Partisanship shapes every aspect of the public health world including the health information individuals consume, their health attitudes, and their health behaviors. In Washington, and state houses across the country, health policymaking is increasingly motivated more by partisan disagreement than the pursuit of sound health policy. Health outcomes are increasingly shaped by political forces.

The purpose of the Politics and Health Lab is to monitor and depolarize the growing politicization of public health. To do this, the lab uses cutting edge social science methods to understand the causes and consequences of the  politicization of public health, and to develop strategies for bolstering public support for evidence-based health policy. Our approach relies on continual surveillance of health attitudes and behaviors using public opinion polling. We also rely on legislative monitoring, assessing the extent to which states across the country are pursuing pro and anti-public health legislation. We use survey information to build research to understand how partisanship impacts public health, and ways to intervene. Through our efforts in monitoring and countering public health politicization, we aim to help improve adherence to evidence-based health policies, and – in so doing – improve population health.

Lab activities and research areas

Opinion Surveillance


Conducting public opinion polling on the extent to which Massachusetts residents and the American public support evidence-based health policies in a wide range of public health domains; including policies related to infectious disease, vaccine promotion, mental health, addiction, and negative health outcomes attributable to climate change.

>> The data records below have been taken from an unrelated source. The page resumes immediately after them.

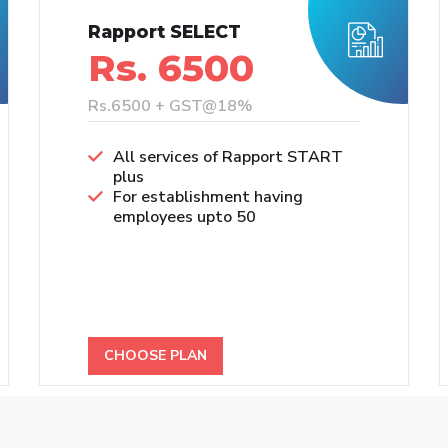
Rapport SELECT
Rs. 6500
Rs.6500 + GST@18%
All services of Rapport START
plus
For establishment having
employees upto 50
CHOOSE PLAN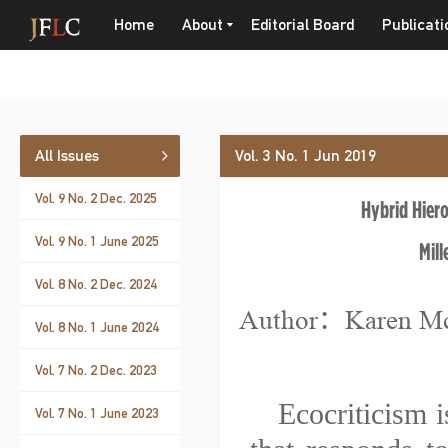
Home
About
Editorial Board
Publicati
All Issues
Vol. 3 No. 1 Jun 2019
Vol. 9 No. 2 Dec. 2025
Hybrid Hiero
Vol. 9 No. 1 June 2025
Mill
Vol. 8 No. 2 Dec. 2024
Author：Karen M
Vol. 8 No. 1 June 2024
Vol. 7 No. 2 Dec. 2023
Ecocriticism i
Vol. 7 No. 1 June 2023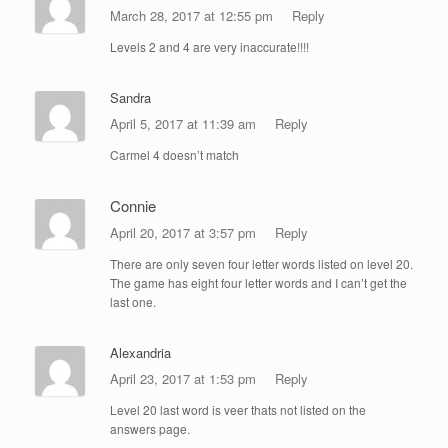
March 28, 2017 at 12:55 pm
Reply
Levels 2 and 4 are very inaccurate!!!!
Sandra
April 5, 2017 at 11:39 am
Reply
Carmel 4 doesn’t match
Connie
April 20, 2017 at 3:57 pm
Reply
There are only seven four letter words listed on level 20.
The game has eight four letter words and I can’t get the
last one.
Alexandria
April 23, 2017 at 1:53 pm
Reply
Level 20 last word is veer thats not listed on the
answers page.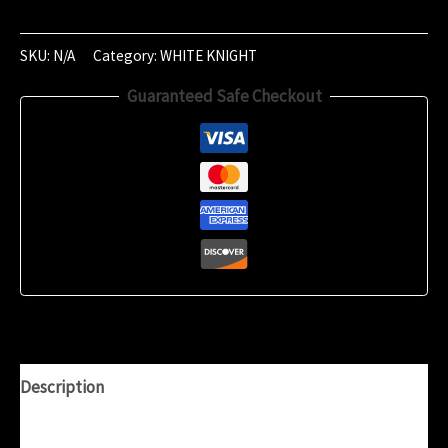
of
September
2024
SKU:
N/A
Category:
WHITE KNIGHT
(21:06)
Guaranteed Safe Checkout
quantity
Description
Additional information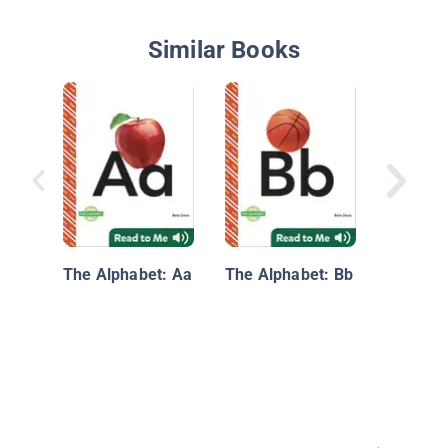
Similar Books
My First
Letters
The Alphabet: Aa
The Alphabet: Bb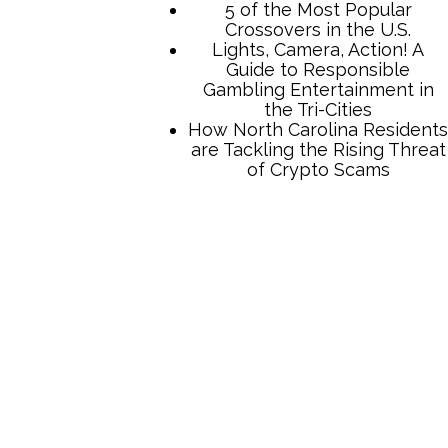
5 of the Most Popular
Crossovers in the U.S.
Lights, Camera, Action! A
Guide to Responsible
Gambling Entertainment in
the Tri-Cities
How North Carolina Residents
are Tackling the Rising Threat
of Crypto Scams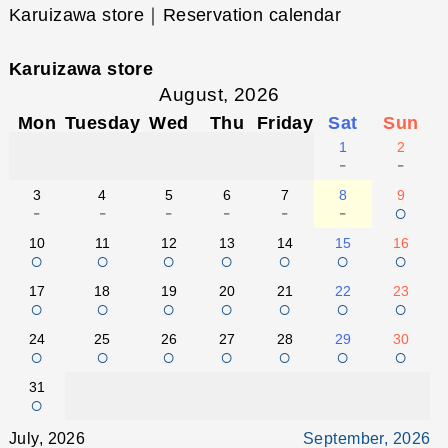
Karuizawa store｜Reservation calendar
Karuizawa store
August, 2026
Mon
Tuesday
Wed
Thu
Friday
Sat
Sun
1
2
-
-
3
4
5
6
7
8
9
-
-
-
-
-
-
○
10
11
12
13
14
15
16
○
○
○
○
○
○
○
17
18
19
20
21
22
23
○
○
○
○
○
○
○
24
25
26
27
28
29
30
○
○
○
○
○
○
○
31
○
July, 2026
September, 2026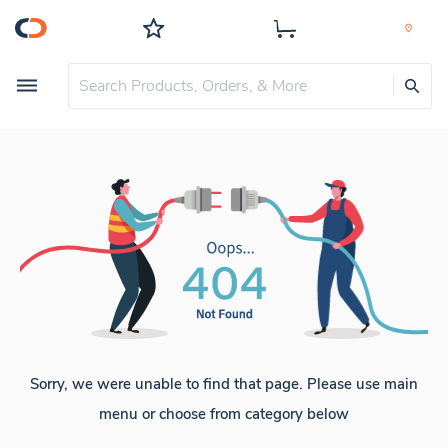
Sorry, we were unable to find that page. Please use main
menu or choose from category below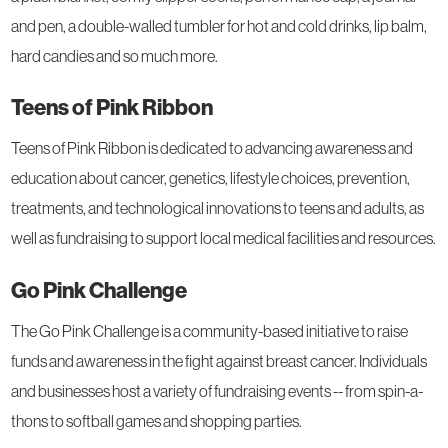
and pen, a double-walled tumbler for hot and cold drinks, lip balm,
hard candies and so much more.
Teens of Pink Ribbon
Teens of Pink Ribbon is dedicated to advancing awareness and
education about cancer, genetics, lifestyle choices, prevention,
treatments, and technological innovations to teens and adults, as
well as fundraising to support local medical facilities and resources.
Go Pink Challenge
The Go Pink Challenge is a community-based initiative to raise
funds and awareness in the fight against breast cancer. Individuals
and businesses host a variety of fundraising events -- from spin-a-
thons to softball games and shopping parties.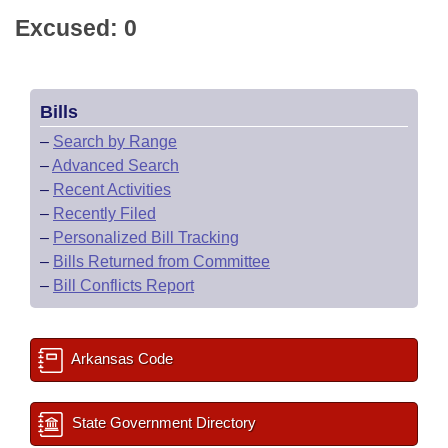
Excused: 0
Bills
–
Search by Range
–
Advanced Search
–
Recent Activities
–
Recently Filed
–
Personalized Bill Tracking
–
Bills Returned from Committee
–
Bill Conflicts Report
Arkansas Code
State Government Directory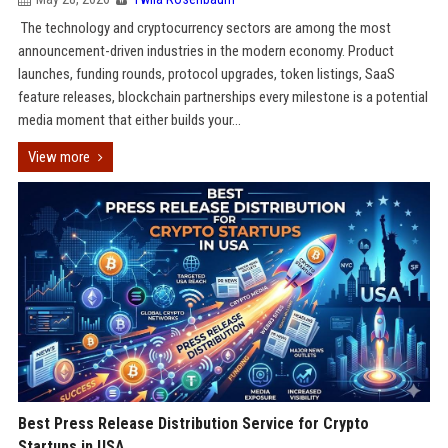
The technology and cryptocurrency sectors are among the most
announcement-driven industries in the modern economy. Product
launches, funding rounds, protocol upgrades, token listings, SaaS
feature releases, blockchain partnerships every milestone is a potential
media moment that either builds your...
View more
Best Press Release Distribution Service for Crypto
Startups in USA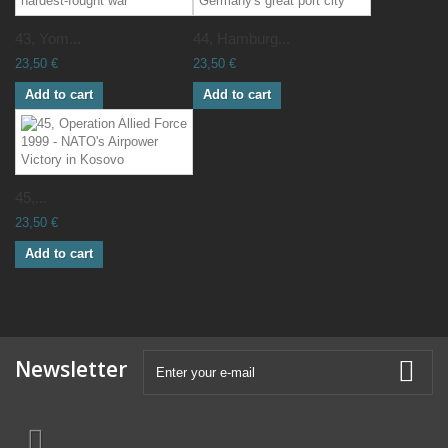
43, Yom...
44, Hamburg...
23,50 €
23,50 €
Add to cart
Add to cart
45,...
23,50 €
Add to cart
Newsletter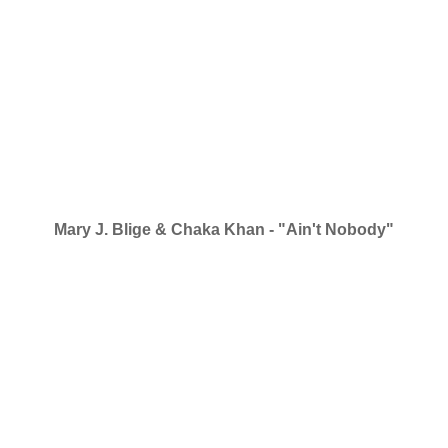
Mary J. Blige & Chaka Khan - "Ain't Nobody"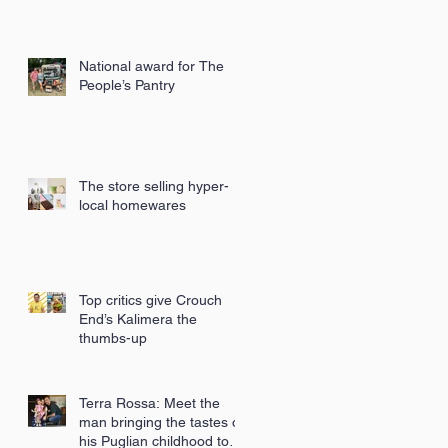
National award for The
People’s Pantry
The store selling hyper-
local homewares
Top critics give Crouch
End’s Kalimera the
thumbs-up
Terra Rossa: Meet the
man bringing the tastes of
his Puglian childhood to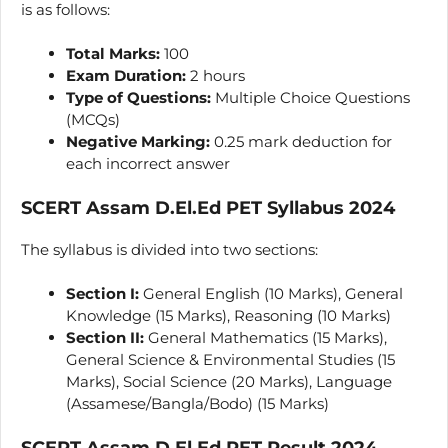
is as follows:
Total Marks:
100
Exam Duration:
2 hours
Type of Questions:
Multiple Choice Questions
(MCQs)
Negative Marking:
0.25 mark deduction for
each incorrect answer
SCERT Assam D.El.Ed PET Syllabus 2024
The syllabus is divided into two sections:
Section I:
General English (10 Marks), General
Knowledge (15 Marks), Reasoning (10 Marks)
Section II:
General Mathematics (15 Marks),
General Science & Environmental Studies (15
Marks), Social Science (20 Marks), Language
(Assamese/Bangla/Bodo) (15 Marks)
SCERT Assam D.El.Ed PET Result 2024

Political and Social Determinants of Health


Identifying the social and political determinants of public support for evidence-based health policies at the individual-level (through public opinion research) and in the aggregate (through the analysis of secondary health attitudinal/behavior data), in both Massachusetts and the American public more generally.  

Health Communication


Applying insights from our study of health policy opinion to develop and test communication campaigns that promote public support for evidence-based health policy (via lab and field-based randomized controlled trials; RCTs).

Policy Surveillance


Using legal epidemiology to track the introduction, passage/enactment, and revision of policies at both the federal and state level that promote (or fail to promote) evidence-based public health objectives, and studying how changing social, political, and/or economic conditions influence public consideration of these policies.